◆ Saved data entries:

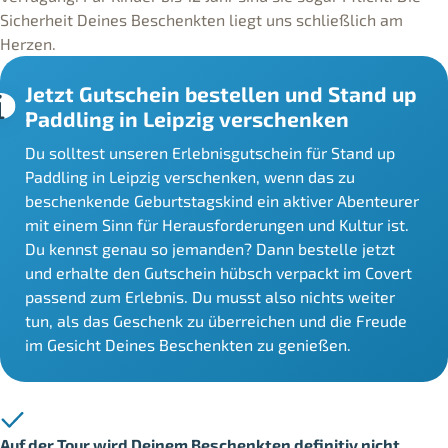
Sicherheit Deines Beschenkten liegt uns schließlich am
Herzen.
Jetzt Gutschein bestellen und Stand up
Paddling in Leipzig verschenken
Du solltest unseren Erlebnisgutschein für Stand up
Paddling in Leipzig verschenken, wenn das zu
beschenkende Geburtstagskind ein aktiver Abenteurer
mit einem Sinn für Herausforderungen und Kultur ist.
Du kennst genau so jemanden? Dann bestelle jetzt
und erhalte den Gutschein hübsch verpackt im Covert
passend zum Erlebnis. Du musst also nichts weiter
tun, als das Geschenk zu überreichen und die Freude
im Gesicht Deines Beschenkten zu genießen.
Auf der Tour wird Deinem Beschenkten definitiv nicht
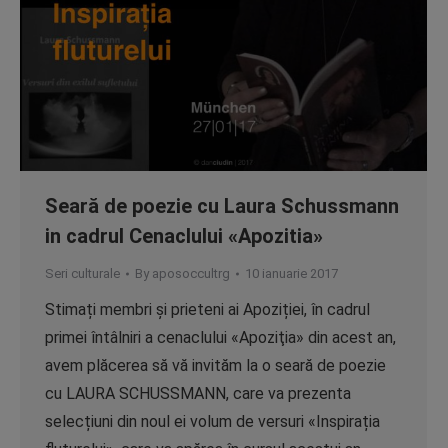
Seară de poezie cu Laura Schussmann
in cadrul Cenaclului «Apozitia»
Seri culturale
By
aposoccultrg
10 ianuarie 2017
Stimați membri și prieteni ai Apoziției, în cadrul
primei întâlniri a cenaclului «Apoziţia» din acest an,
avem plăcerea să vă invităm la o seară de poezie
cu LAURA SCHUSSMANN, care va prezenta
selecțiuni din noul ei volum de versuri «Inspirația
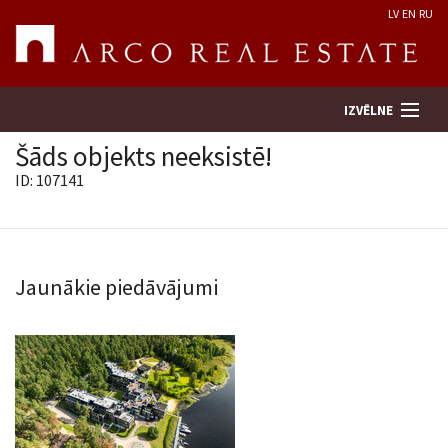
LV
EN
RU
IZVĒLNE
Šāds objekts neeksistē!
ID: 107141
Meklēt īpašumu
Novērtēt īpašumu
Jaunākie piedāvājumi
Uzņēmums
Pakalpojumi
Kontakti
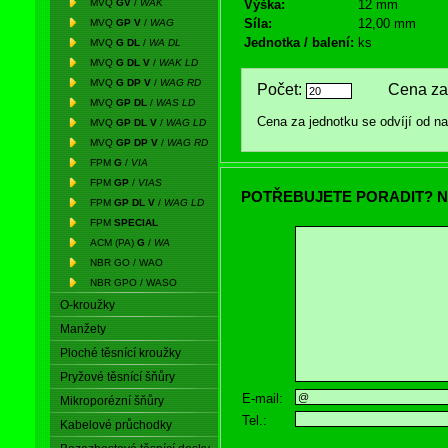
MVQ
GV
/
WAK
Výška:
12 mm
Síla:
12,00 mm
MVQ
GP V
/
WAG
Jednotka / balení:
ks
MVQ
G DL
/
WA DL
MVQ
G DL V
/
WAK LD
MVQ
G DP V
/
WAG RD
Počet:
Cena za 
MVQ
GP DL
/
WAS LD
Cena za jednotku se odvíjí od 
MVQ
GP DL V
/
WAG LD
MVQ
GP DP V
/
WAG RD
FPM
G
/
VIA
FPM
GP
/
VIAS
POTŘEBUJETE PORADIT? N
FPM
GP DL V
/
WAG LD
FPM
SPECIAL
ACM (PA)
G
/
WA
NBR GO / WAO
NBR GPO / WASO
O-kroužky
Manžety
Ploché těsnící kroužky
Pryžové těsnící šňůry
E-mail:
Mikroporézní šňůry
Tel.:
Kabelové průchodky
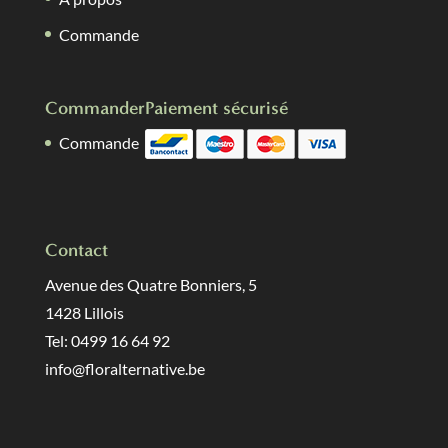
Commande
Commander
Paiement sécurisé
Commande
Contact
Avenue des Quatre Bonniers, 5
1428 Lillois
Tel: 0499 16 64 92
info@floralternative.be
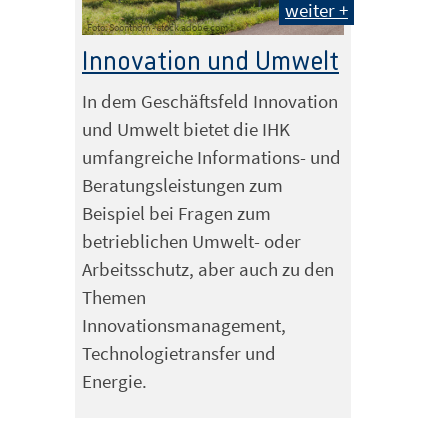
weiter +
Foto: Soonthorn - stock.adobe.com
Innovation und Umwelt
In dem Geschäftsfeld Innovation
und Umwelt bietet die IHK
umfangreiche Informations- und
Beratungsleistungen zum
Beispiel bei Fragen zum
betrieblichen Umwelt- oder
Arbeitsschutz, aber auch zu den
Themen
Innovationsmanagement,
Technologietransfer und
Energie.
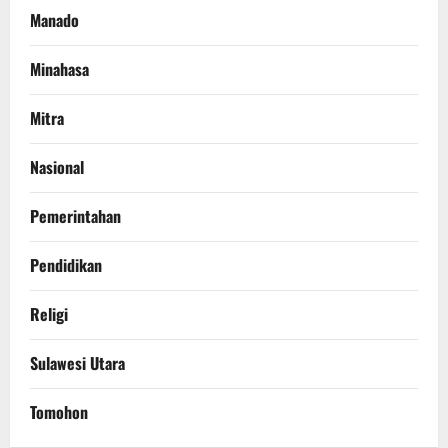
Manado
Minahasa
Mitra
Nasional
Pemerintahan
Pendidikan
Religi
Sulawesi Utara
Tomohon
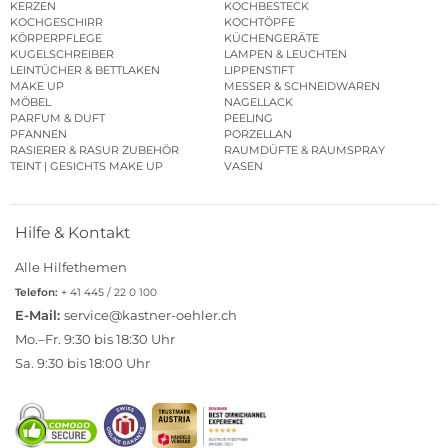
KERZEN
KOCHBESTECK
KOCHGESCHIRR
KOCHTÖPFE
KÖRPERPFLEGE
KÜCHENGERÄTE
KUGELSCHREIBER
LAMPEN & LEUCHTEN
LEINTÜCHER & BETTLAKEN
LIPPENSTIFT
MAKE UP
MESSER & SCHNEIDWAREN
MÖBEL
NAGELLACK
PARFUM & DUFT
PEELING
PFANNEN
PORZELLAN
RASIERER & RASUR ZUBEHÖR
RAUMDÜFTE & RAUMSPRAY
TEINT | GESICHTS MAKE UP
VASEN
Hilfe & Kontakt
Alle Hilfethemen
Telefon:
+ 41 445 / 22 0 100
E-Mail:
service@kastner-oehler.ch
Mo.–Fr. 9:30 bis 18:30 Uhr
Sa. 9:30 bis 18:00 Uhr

◆ Task directions: Copy out, with no pictures, the lines from the one containing "Avenue des Quatre Bonniers, 5" through the last line of the data above, both ends included and each word unchanged.

◆ Solution to the problem:
Avenue des Quatre Bonniers, 5
1428 Lillois
Tel: 0499 16 64 92
info@floralternative.be
weiter +
Foto: Soonthorn - stock.adobe.com
Innovation und Umwelt
In dem Geschäftsfeld Innovation
und Umwelt bietet die IHK
umfangreiche Informations- und
Beratungsleistungen zum
Beispiel bei Fragen zum
betrieblichen Umwelt- oder
Arbeitsschutz, aber auch zu den
Themen
Innovationsmanagement,
Technologietransfer und
Energie.
Manado
Minahasa
Mitra
Nasional
Pemerintahan
Pendidikan
Religi
Sulawesi Utara
Tomohon
KERZEN
KOCHBESTECK
KOCHGESCHIRR
KOCHTÖPFE
KÖRPERPFLEGE
KÜCHENGERÄTE
KUGELSCHREIBER
LAMPEN & LEUCHTEN
LEINTÜCHER & BETTLAKEN
LIPPENSTIFT
MAKE UP
MESSER & SCHNEIDWAREN
MÖBEL
NAGELLACK
PARFUM & DUFT
PEELING
PFANNEN
PORZELLAN
RASIERER & RASUR ZUBEHÖR
RAUMDÜFTE & RAUMSPRAY
TEINT | GESICHTS MAKE UP
VASEN
Hilfe & Kontakt
Alle Hilfethemen
Telefon:
+ 41 445 / 22 0 100
E-Mail:
service@kastner-oehler.ch
Mo.–Fr. 9:30 bis 18:30 Uhr
Sa. 9:30 bis 18:00 Uhr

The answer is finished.